Cerpen Daerah Dulu & Kini Ekonomi-Bisnis Features Hikayat Hobi Hukum & Kriminal Kesehatan Klinik Fotografi Lifestyle Lipsus Love & Life Story Main Desain News Ono Ono Ae Opini Pendidikan Peristiwa Perspektif Politik Radar Bromo Events Sportainment Tanya Jawab

Pengangguran Terbuka di Kota Pasuruan Lebih Banyak Laki-laki, Ini Penyebabnya

Fahrizal Firmani • Kamis, 12 Februari 2026 | 06:05 WIB
Ilustrasi pengangguran
Ilustrasi pengangguran

PASURUAN, Radar Bromo - Jumlah laki-laki yang menganggur di Kota Pasuruan, lebih banyak dibandingkan perempuan.

Tingkat pengangguran terbuka laki-laki mencapai 4,95 persen. Sementara TPT perempuan sebesar 4,14 persen.

Kepala Badan Pusat Statistik (BPS) Kota Pasuruan Imam Sudarmaji mengatakan, pola pengangguran masih menunjukkan tingkat pengangguran terbuka laki-laki lebih tinggi.

Tingkat pengangguran terbuka perempuan pada 2025, 4,14 persen. Artinya, dari 100 orang, ada empat sampai lima orang yang menganggur.
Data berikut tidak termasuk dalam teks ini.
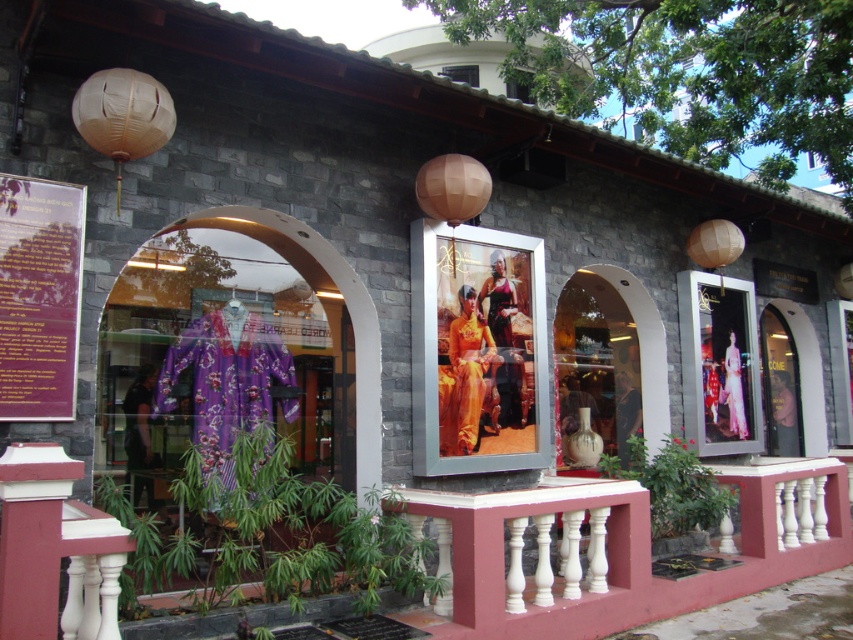 Is purple paper at left to the right of transparent glass window at center from the viewer's perspective?

In fact, purple paper at left is to the left of transparent glass window at center.

Can you confirm if purple paper at left is positioned above transparent glass window at center?

Actually, purple paper at left is below transparent glass window at center.

Is point (16, 230) positioned behind point (517, 90)?

No, (16, 230) is in front of (517, 90).

The height and width of the screenshot is (640, 853). In order to click on purple paper at left in this screenshot , I will do `click(39, 296)`.

From the picture: Who is shorter, metallic silver frame at center or white painted wood balustrade at center?

white painted wood balustrade at center

Which is more to the left, metallic silver frame at center or white painted wood balustrade at center?

metallic silver frame at center

Is point (531, 336) closer to viewer compared to point (636, 492)?

No, (531, 336) is further to viewer.

I want to click on metallic silver frame at center, so [x=477, y=349].

Does metallic silver frame at center come behind matte glass window at center?

No, metallic silver frame at center is closer to the viewer.

Is metallic silver frame at center to the right of matte glass window at center from the viewer's perspective?

In fact, metallic silver frame at center is to the left of matte glass window at center.

What do you see at coordinates (477, 349) in the screenshot? The width and height of the screenshot is (853, 640). I see `metallic silver frame at center` at bounding box center [477, 349].

Where is `metallic silver frame at center`? The image size is (853, 640). metallic silver frame at center is located at coordinates (x=477, y=349).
Sedangkan, tingkat pengangguran terbuka laki-laki pada 2025, sebesar 4,95 persen.

Artinya, dari 100 orang, ada empat sampai lima laki-laki yang menganggur. Kondisi ini sama seperti pada 2024.

Pengangguran laki-laki lebih tinggi daripada perempuan. Kala itu, tingkat pengangguran terbuka laki-laki 4,90 persen. Naik 0,5 persen dari tahun lalu.

Sementara, tingkat pengangguran terbuka perempuan pada 2024 sebesar 4,28 persen. Atau, mengalami penurunan 0,14 persen.

Artinya, jumlah pengangguran di kalangan perempuan terus menurun.

"TPT (tingkat pengangguran terbuka) laki-laki dalam dua tahun ini cenderung lebih tinggi daripada perempuan. Menunjukkan kesempatan kerja perempuan semakin terbuka," kata Imam.

Beberapa waktu lalu, Anggota Komisi II DPRD Kota Pasuruan Imam Joko menyebutkan, pola pengangguran ini menunjukkan jika kesetaraan gender semakin baik.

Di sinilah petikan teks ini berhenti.